→ **Task statement**: Search the listing for the string "Democrat". Copy every line that has it.

→ **Data to process**:
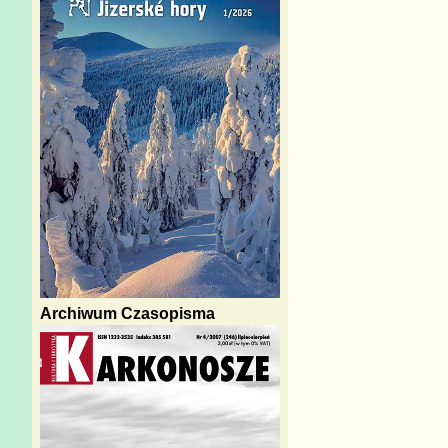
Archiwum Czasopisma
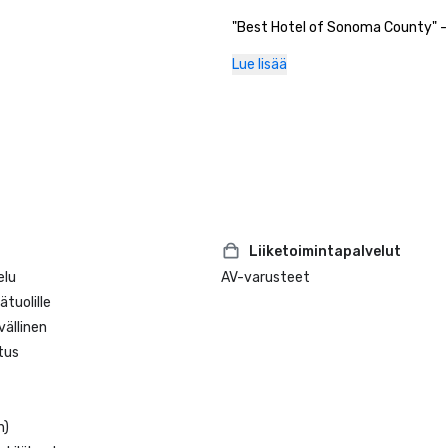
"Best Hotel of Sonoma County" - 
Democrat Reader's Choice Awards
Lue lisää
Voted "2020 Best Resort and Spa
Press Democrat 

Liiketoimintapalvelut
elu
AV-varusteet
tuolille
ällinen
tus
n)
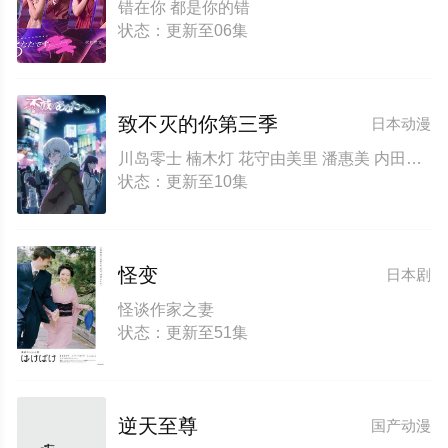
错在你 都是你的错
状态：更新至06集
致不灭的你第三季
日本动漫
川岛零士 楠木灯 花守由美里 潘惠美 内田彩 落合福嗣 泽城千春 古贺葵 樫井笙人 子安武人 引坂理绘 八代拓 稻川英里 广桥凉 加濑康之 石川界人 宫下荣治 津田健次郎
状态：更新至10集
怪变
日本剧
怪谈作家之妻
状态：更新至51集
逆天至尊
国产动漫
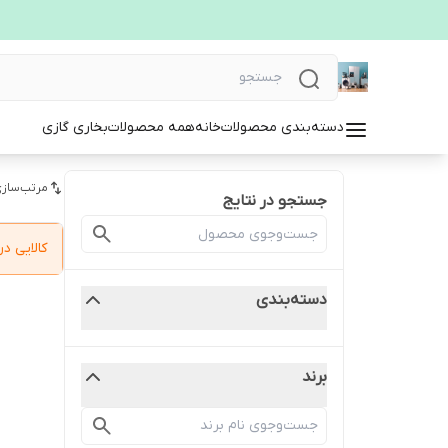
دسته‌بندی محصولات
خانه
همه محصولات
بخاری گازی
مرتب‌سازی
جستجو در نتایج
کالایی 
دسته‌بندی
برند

...

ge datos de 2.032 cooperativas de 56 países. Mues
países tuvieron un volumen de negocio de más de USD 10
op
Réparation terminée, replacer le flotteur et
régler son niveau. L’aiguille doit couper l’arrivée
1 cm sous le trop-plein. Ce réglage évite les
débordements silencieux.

→ **Answer section**:
Democrat Reader's Choice Awards
Press Democrat 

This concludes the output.